→ **Input material**:
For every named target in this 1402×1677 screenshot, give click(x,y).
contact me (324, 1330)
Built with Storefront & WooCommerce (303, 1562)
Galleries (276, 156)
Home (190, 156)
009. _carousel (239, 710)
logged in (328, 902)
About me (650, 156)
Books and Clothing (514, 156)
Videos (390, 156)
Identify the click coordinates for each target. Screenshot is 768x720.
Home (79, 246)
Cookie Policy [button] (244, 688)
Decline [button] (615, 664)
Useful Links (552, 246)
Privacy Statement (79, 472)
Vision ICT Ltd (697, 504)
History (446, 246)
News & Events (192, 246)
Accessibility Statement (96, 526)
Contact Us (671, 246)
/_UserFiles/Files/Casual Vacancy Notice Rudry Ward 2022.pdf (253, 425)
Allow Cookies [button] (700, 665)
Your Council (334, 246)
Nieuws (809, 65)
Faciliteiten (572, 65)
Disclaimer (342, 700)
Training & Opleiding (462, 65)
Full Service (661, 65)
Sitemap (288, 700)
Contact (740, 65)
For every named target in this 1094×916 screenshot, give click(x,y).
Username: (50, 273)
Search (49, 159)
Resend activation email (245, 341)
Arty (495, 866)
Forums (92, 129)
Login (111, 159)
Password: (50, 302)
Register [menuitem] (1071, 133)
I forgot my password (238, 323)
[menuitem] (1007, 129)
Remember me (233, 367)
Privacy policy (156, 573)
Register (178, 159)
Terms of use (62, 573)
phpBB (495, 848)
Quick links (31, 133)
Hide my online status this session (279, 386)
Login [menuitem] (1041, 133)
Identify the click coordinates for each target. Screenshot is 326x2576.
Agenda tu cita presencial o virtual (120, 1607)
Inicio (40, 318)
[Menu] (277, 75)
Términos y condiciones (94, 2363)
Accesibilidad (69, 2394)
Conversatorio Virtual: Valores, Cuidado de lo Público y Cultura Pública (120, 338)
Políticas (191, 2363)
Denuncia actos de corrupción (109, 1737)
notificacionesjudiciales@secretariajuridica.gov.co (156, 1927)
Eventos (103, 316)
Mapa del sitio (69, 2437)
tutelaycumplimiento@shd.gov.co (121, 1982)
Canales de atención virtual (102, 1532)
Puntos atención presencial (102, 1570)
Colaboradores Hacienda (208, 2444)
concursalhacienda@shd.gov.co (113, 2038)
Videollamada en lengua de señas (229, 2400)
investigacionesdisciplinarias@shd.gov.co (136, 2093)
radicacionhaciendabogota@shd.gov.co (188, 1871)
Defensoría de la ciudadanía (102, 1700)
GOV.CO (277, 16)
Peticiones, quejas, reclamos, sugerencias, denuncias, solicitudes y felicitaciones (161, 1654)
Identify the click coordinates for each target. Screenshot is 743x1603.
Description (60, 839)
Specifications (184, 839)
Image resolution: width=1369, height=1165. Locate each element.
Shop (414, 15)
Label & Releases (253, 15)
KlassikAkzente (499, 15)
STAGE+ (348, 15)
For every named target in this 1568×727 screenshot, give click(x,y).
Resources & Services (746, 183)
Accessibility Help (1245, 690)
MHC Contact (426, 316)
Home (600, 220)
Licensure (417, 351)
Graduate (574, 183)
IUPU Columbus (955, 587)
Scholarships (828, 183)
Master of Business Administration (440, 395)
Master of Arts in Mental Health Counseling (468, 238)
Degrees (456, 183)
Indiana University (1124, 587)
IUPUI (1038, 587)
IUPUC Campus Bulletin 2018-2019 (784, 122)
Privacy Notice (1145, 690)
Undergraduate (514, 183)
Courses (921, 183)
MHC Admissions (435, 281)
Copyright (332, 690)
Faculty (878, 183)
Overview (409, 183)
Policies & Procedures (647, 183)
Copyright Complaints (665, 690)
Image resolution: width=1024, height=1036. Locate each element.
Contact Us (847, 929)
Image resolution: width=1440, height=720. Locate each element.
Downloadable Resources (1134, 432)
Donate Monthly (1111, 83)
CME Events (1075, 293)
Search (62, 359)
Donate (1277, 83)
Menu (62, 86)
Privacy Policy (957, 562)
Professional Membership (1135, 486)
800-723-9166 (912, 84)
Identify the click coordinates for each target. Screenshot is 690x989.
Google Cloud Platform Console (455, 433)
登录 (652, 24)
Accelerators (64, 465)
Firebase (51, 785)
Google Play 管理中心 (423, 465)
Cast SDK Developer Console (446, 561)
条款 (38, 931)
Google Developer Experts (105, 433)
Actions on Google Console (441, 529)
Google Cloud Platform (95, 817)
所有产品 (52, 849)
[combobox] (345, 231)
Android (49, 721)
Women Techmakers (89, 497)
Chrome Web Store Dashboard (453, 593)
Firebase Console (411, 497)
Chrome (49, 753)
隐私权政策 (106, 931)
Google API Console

→ **Work to be completed**: From the records above, copy only the lines starting with the line that holds "Books and Clothing (514, 156)" and going on through the line that holds "Allow Cookies [button] (700, 665)", exactly as written.

→ **Task response**:
Books and Clothing (514, 156)
Videos (390, 156)
Identify the click coordinates for each target. Screenshot is 768x720.
Home (79, 246)
Cookie Policy [button] (244, 688)
Decline [button] (615, 664)
Useful Links (552, 246)
Privacy Statement (79, 472)
Vision ICT Ltd (697, 504)
History (446, 246)
News & Events (192, 246)
Accessibility Statement (96, 526)
Contact Us (671, 246)
/_UserFiles/Files/Casual Vacancy Notice Rudry Ward 2022.pdf (253, 425)
Allow Cookies [button] (700, 665)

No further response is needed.